Forse anche loro, spogliandosi della veste di detentori in esclusiva dei valori della moralità pubblica, dovrebbero considerare l'ipotesi di accordi ampi con le migliori espressioni dei vari mondi vitali e della stessa politica presenti in Sicilia. In tale quadro troviamo perfettamente armonica la ricandidatura, già annunciata, a sindaco di Palermo di Leoluca Orlando, figura abbastanza compatibile con iniziative di rottura di un inaccettabile sistema di potere, radicatissimo a livello regionale, gestito da partiti senza anima e da inquietanti cerchi magici.

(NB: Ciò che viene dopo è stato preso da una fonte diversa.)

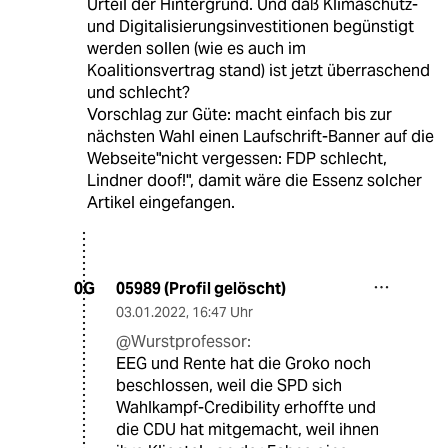
Urteil der Hintergrund. Und daß Klimaschutz-
und Digitalisierungsinvestitionen begünstigt
werden sollen (wie es auch im
Koalitionsvertrag stand) ist jetzt überraschend
und schlecht?
Vorschlag zur Güte: macht einfach bis zur
nächsten Wahl einen Laufschrift-Banner auf die
Webseite"nicht vergessen: FDP schlecht,
Lindner doof!", damit wäre die Essenz solcher
Artikel eingefangen.
05989 (Profil gelöscht)
0G
03.01.2022
,
16:47 Uhr
@Wurstprofessor:
EEG und Rente hat die Groko noch
beschlossen, weil die SPD sich
Wahlkampf-Credibility erhoffte und
die CDU hat mitgemacht, weil ihnen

Orlando, al netto di numerosi problemi ancora da risolvere, ha stabilizzato i conti, martoriati da imponenti tagli lineari dei trasferimenti agli enti locali; ha impedito a speculatori, mafiosi e faccendieri, a Palermo sempre in agguato, di mettere le mani sulla città; ha avviato, con la scelta di presidenti di specchiata rettitudine e adeguata competenza, il risanamento delle partecipate (alcune delle quali trovate saccheggiate, fallite o nel mirino della magistratura). C'è chi tira fuori la questione dell'età, argomento fragile se pensiamo che i due pretendenti al più potente trono della terra - la Casa Bianca - Hillary Clinton e Donald Trump, sono coetanei o addirittura più anziani del Professore.

A chi, invece, lo accusa di non aver saputo fare crescere attorno a lui una nuova classe dirigente vorrei chiedere quale classe dirigente, nuova per davvero, hanno saputo produrre in Sicilia i partiti, in definitiva i soggetti astrattamente titolati e attrezzati a farlo. In effetti, è vero, di giovani speranze, che vadano oltre il freddo dato anagrafico non di rado fuorviante, all'orizzonte non se ne vedono. Discorso a parte merita Fabrizio Ferrandelli, cui si deve riconoscere il coraggio di essersi dimesso da deputato regionale e di affrontare le piazze siciliane con un invidiabile entusiasmo.

Ma lui, mentre sto scrivendo, è ancora de iure e de facto nel PD ed è lì, quindi, che si dovrà candidare rischiando, alla squagliata della neve, di vanificare gli sforzi finora compiuti. I partiti, con le loro regole finalizzate all'autoconservazione appaiono irredimibili; al massimo, se hai un seguito, puoi imbastire l'ennesima corrente entrando in contraddizione. Inoltre, il PD lo candiderebbe a Sindaco di Palermo? A presidente della Regione? Ho fondati dubbi, anzi, sarebbero capaci di lasciarlo fuori financo dalla corsa per un semplice seggio all'Ars, dove, nella migliore delle ipotesi, mesto ritornerebbe dopo aver sbattuto la porta.

Per concludere, se coloro che potrebbero dare molto insieme si limiteranno a compiere una seppur brillante battaglia personale non approderemo ad alcun porto. E a vincere saranno i soliti noti, con annesse clientele, che avremmo voluto (e dovuto) mandare a casa.